(Source data)

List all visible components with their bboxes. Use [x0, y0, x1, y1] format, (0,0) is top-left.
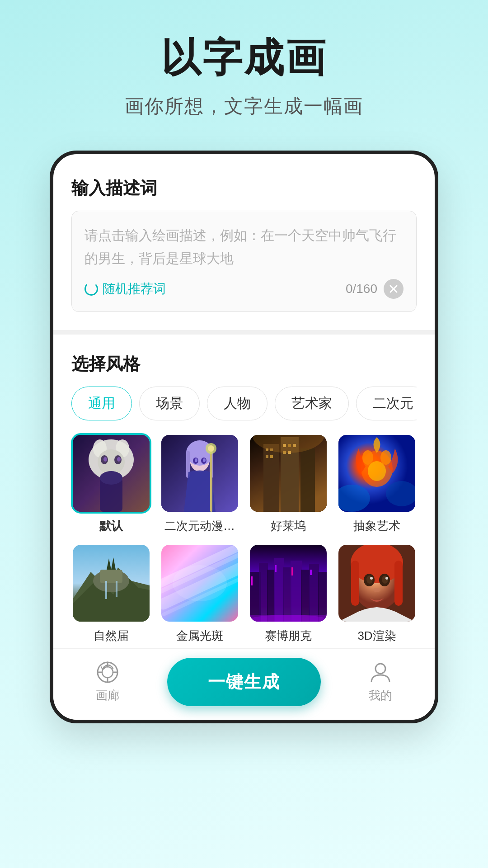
svg-point-19 [203, 458, 206, 462]
svg-rect-58 [267, 570, 275, 622]
svg-point-10 [100, 471, 122, 485]
style-item-abstract[interactable]: 抽象艺术 [337, 435, 417, 534]
style-item-cyberpunk[interactable]: 赛博朋克 [249, 545, 328, 644]
style-item-anime[interactable]: 二次元动漫… [160, 435, 239, 534]
clear-button[interactable] [384, 279, 404, 299]
svg-point-22 [208, 445, 214, 452]
svg-rect-74 [351, 561, 359, 606]
style-image-hollywood [250, 435, 327, 512]
svg-point-79 [382, 576, 388, 584]
nav-profile-label: 我的 [369, 688, 392, 703]
svg-rect-20 [210, 448, 212, 512]
style-image-3d [338, 545, 415, 622]
nav-gallery-label: 画廊 [96, 688, 119, 703]
svg-point-78 [366, 576, 373, 584]
svg-rect-68 [310, 570, 312, 575]
svg-rect-62 [301, 570, 310, 622]
style-label-cyberpunk: 赛博朋克 [265, 628, 312, 644]
style-section-title: 选择风格 [71, 353, 417, 376]
svg-point-82 [373, 588, 380, 592]
phone-frame: 输入描述词 请点击输入绘画描述，例如：在一个天空中帅气飞行的男生，背后是星球大地… [50, 151, 438, 723]
style-image-nature [73, 545, 150, 622]
svg-point-41 [368, 461, 386, 481]
svg-point-7 [103, 457, 107, 462]
style-image-anime [161, 435, 238, 512]
tab-character[interactable]: 人物 [207, 387, 267, 420]
phone-content: 输入描述词 请点击输入绘画描述，例如：在一个天空中帅气飞行的男生，背后是星球大地… [53, 154, 435, 644]
svg-rect-64 [318, 572, 327, 622]
svg-rect-30 [270, 455, 273, 458]
input-placeholder: 请点击输入绘画描述，例如：在一个天空中帅气飞行的男生，背后是星球大地 [84, 224, 404, 270]
svg-rect-29 [266, 455, 268, 458]
tab-artist[interactable]: 艺术家 [275, 387, 349, 420]
svg-point-18 [195, 458, 197, 462]
style-label-anime: 二次元动漫… [164, 518, 235, 534]
style-grid-row2: 自然届 [71, 545, 417, 644]
main-title: 以字成画 [27, 36, 461, 80]
input-toolbar: 随机推荐词 0/160 [84, 279, 404, 299]
style-image-metallic [161, 545, 238, 622]
svg-rect-47 [105, 581, 107, 599]
random-recommend-label: 随机推荐词 [103, 280, 166, 297]
svg-rect-57 [259, 563, 268, 622]
svg-rect-60 [283, 567, 291, 622]
svg-rect-26 [300, 448, 315, 512]
style-item-default[interactable]: 默认 [71, 435, 151, 534]
random-recommend-button[interactable]: 随机推荐词 [84, 280, 166, 297]
svg-point-8 [117, 457, 121, 462]
user-icon [369, 660, 392, 684]
svg-point-54 [173, 565, 227, 601]
svg-rect-24 [263, 444, 279, 512]
svg-point-40 [380, 450, 391, 465]
char-current: 0/160 [346, 282, 377, 296]
svg-rect-48 [116, 581, 117, 597]
svg-rect-65 [251, 576, 253, 585]
bottom-nav: 画廊 一键生成 我的 [53, 648, 435, 720]
svg-point-81 [385, 577, 388, 580]
refresh-icon [84, 282, 98, 296]
generate-button[interactable]: 一键生成 [167, 658, 321, 706]
style-label-default: 默认 [99, 518, 123, 534]
svg-point-80 [370, 577, 373, 580]
text-input-area[interactable]: 请点击输入绘画描述，例如：在一个天空中帅气飞行的男生，背后是星球大地 随机推荐词… [71, 211, 417, 312]
svg-rect-75 [394, 561, 403, 606]
style-item-hollywood[interactable]: 好莱坞 [249, 435, 328, 534]
style-item-3d[interactable]: 3D渲染 [337, 545, 417, 644]
style-label-metallic: 金属光斑 [176, 628, 223, 644]
tab-anime2d[interactable]: 二次元 [356, 387, 417, 420]
style-label-abstract: 抽象艺术 [353, 518, 400, 534]
style-label-hollywood: 好莱坞 [271, 518, 306, 534]
header: 以字成画 画你所想，文字生成一幅画 [0, 0, 488, 128]
char-count-area: 0/160 [346, 279, 404, 299]
input-section-title: 输入描述词 [71, 177, 417, 200]
svg-rect-46 [100, 570, 122, 583]
style-item-nature[interactable]: 自然届 [71, 545, 151, 644]
style-image-abstract [338, 435, 415, 512]
svg-rect-66 [275, 565, 277, 572]
section-divider [53, 330, 435, 335]
style-grid-row1: 默认 [71, 435, 417, 534]
style-label-nature: 自然届 [94, 628, 129, 644]
nav-gallery[interactable]: 画廊 [80, 660, 135, 703]
tab-general[interactable]: 通用 [71, 387, 132, 420]
nav-profile[interactable]: 我的 [353, 660, 408, 703]
style-item-metallic[interactable]: 金属光斑 [160, 545, 239, 644]
style-image-default [73, 435, 150, 512]
tab-scene[interactable]: 场景 [139, 387, 200, 420]
style-image-cyberpunk [250, 545, 327, 622]
subtitle: 画你所想，文字生成一幅画 [27, 94, 461, 119]
style-tabs: 通用 场景 人物 艺术家 二次元 [71, 387, 417, 420]
style-label-3d: 3D渲染 [357, 628, 396, 644]
svg-point-39 [362, 450, 373, 465]
gallery-icon [96, 660, 119, 684]
svg-rect-67 [291, 567, 293, 576]
svg-point-89 [375, 664, 385, 674]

**REQUIRED ACTION:**
Only the number is wanted: how many lines in the entries above contain the string "文字生成一幅画"?

**YOUR SOLUTION:**
2